* [What needs to be done] Please tally the lines of the listing that hold the string "intro", and reply with that total only.

* [Source data]
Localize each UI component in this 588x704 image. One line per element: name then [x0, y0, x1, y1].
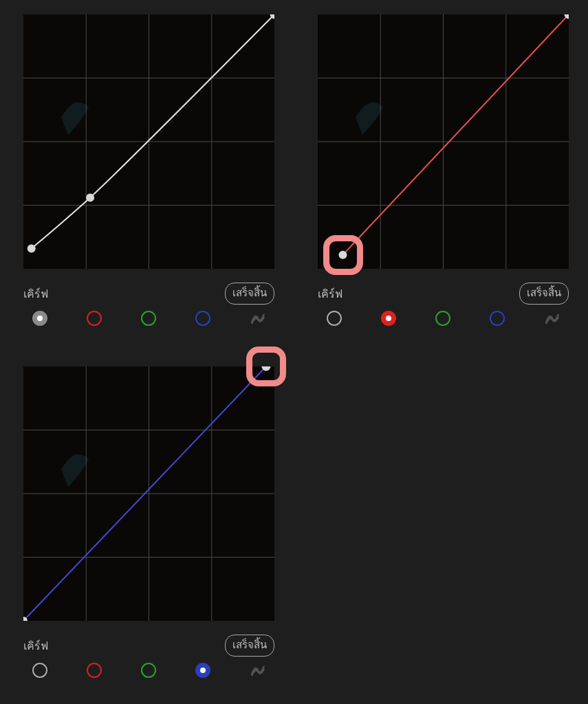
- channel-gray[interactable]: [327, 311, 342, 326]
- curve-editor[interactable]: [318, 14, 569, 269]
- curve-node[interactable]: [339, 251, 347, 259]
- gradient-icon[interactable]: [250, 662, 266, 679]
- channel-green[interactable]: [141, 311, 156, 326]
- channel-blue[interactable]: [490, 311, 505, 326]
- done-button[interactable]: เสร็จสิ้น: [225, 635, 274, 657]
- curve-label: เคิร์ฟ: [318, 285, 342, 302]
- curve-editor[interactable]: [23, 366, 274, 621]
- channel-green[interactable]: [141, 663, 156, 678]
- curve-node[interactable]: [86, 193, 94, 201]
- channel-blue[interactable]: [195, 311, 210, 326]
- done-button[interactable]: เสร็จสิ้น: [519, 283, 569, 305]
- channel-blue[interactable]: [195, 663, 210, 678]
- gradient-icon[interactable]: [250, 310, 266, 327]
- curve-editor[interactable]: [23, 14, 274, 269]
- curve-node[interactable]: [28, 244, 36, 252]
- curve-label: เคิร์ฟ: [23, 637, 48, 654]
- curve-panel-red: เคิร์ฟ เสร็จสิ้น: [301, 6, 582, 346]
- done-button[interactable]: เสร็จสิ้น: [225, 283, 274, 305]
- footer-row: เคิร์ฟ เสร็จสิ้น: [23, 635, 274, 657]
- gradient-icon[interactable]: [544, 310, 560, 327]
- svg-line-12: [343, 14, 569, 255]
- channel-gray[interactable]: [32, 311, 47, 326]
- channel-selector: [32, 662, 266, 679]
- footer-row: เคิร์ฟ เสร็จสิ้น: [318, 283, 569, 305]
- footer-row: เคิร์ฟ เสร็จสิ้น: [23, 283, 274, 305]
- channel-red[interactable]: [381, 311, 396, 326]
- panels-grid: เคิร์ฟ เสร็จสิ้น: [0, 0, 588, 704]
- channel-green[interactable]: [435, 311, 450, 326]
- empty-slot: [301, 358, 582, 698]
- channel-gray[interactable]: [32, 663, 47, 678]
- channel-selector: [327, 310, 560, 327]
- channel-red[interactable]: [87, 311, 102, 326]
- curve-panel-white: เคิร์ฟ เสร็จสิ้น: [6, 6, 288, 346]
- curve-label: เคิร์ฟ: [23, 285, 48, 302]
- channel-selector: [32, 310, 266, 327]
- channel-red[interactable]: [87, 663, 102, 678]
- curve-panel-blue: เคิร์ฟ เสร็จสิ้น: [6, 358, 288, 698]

* * *

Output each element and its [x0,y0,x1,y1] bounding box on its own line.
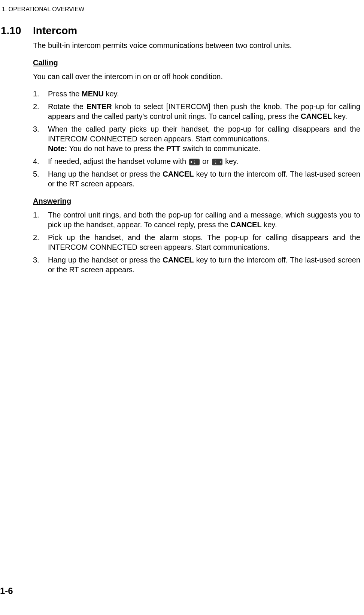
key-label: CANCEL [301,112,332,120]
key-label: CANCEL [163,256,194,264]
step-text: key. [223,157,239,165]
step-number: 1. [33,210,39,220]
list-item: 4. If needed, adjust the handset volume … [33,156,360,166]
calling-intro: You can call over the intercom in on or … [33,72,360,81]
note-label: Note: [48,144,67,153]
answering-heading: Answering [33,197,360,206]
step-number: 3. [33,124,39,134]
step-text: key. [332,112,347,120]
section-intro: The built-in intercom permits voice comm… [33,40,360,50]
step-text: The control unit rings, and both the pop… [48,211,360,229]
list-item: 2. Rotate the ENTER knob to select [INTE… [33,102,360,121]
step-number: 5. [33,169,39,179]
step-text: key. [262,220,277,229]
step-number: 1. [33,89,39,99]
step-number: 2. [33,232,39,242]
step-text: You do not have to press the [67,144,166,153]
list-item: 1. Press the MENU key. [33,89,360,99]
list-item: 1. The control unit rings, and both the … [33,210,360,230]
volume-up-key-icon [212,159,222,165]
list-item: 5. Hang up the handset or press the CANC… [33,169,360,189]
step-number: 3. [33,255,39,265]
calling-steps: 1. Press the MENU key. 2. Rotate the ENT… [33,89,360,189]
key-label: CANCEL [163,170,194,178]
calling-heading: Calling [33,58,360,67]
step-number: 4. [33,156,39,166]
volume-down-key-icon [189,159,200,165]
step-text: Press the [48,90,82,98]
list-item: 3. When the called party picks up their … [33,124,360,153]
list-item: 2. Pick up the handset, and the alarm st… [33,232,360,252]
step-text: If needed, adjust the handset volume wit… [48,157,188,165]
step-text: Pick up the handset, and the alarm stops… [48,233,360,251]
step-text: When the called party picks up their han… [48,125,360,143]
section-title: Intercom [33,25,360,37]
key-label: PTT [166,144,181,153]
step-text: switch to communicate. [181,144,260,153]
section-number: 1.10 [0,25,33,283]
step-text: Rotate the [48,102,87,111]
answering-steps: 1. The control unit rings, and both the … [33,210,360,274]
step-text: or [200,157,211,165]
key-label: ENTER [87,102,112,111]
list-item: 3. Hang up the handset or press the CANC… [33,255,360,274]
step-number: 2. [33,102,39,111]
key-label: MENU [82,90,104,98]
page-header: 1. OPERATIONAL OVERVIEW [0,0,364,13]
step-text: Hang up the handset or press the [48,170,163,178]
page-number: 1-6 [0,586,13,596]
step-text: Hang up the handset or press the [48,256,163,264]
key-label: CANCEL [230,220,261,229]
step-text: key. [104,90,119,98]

* * *

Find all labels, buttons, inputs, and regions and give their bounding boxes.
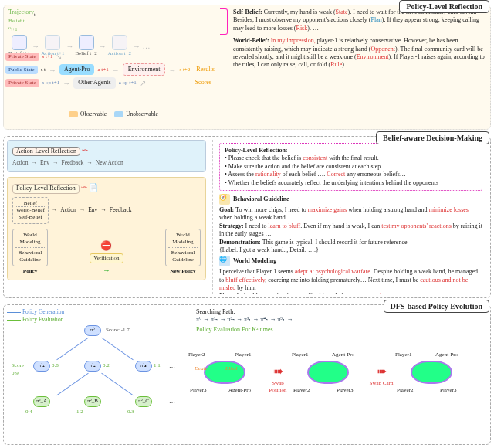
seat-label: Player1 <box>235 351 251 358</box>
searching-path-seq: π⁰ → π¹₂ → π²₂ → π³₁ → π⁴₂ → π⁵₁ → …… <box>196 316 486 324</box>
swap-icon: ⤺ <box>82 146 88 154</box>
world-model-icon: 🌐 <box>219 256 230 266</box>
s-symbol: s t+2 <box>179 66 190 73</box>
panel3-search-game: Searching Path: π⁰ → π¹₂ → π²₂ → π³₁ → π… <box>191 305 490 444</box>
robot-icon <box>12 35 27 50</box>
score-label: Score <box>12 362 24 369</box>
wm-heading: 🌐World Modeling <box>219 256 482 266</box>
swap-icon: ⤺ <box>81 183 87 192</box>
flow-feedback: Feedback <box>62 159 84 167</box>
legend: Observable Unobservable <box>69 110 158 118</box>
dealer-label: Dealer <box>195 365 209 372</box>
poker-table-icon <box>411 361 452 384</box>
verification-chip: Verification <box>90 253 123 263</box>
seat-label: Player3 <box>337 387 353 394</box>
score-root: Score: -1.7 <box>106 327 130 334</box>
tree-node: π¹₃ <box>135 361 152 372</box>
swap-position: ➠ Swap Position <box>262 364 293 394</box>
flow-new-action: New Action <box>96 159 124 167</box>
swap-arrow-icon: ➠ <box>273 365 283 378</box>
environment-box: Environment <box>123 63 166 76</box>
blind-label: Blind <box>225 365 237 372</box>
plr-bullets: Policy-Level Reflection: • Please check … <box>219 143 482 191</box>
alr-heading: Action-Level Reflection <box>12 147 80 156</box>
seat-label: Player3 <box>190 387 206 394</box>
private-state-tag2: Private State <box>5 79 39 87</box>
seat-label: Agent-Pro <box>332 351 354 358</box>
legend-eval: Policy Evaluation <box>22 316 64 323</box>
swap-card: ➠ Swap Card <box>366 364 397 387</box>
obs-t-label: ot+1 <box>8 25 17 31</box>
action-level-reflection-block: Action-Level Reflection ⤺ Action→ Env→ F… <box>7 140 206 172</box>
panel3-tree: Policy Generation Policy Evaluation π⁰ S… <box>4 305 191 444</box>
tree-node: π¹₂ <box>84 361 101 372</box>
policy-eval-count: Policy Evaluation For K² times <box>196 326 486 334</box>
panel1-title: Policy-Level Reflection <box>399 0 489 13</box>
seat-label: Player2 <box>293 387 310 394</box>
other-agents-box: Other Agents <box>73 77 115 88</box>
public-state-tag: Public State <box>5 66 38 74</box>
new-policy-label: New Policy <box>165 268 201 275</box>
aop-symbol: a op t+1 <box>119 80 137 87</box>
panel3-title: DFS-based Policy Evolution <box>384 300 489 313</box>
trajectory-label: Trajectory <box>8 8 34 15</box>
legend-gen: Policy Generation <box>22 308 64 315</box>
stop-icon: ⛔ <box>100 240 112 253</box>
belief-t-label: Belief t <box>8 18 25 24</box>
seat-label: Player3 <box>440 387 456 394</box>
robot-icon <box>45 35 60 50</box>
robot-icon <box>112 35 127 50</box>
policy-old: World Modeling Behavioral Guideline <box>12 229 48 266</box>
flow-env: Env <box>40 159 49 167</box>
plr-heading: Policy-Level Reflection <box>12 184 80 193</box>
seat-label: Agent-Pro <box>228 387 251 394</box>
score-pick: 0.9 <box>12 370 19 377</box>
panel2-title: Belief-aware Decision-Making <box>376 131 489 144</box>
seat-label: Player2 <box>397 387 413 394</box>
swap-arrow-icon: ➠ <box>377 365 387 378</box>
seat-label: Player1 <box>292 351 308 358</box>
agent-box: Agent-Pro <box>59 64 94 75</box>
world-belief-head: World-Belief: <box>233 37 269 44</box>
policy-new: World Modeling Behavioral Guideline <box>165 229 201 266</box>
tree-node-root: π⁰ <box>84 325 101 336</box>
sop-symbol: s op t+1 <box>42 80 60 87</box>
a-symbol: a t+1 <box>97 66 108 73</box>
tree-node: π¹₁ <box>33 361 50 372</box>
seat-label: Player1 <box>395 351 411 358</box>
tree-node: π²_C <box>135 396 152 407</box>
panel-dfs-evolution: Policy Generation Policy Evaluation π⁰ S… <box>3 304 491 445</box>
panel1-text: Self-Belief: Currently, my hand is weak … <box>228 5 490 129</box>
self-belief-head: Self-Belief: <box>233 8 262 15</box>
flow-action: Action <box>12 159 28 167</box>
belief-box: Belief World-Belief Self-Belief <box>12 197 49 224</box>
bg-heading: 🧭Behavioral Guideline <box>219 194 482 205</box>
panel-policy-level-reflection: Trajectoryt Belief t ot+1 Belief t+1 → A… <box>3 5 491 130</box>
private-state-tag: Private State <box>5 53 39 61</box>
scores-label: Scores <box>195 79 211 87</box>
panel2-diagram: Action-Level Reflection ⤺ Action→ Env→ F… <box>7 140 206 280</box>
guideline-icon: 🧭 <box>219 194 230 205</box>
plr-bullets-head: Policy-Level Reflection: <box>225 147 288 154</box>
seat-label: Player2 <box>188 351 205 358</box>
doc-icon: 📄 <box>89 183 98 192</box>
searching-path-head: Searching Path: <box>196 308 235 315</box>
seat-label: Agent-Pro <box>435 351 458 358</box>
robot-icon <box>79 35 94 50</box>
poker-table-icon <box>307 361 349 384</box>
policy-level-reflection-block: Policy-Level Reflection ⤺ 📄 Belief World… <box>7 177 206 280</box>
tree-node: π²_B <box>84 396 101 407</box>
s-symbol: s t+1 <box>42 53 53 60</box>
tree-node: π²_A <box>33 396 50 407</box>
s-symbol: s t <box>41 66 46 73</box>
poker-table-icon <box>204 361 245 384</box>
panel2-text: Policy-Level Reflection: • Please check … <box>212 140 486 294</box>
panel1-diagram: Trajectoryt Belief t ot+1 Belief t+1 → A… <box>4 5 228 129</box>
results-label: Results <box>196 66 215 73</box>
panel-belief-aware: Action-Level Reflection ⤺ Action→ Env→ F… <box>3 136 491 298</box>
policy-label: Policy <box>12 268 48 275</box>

* [Result] 2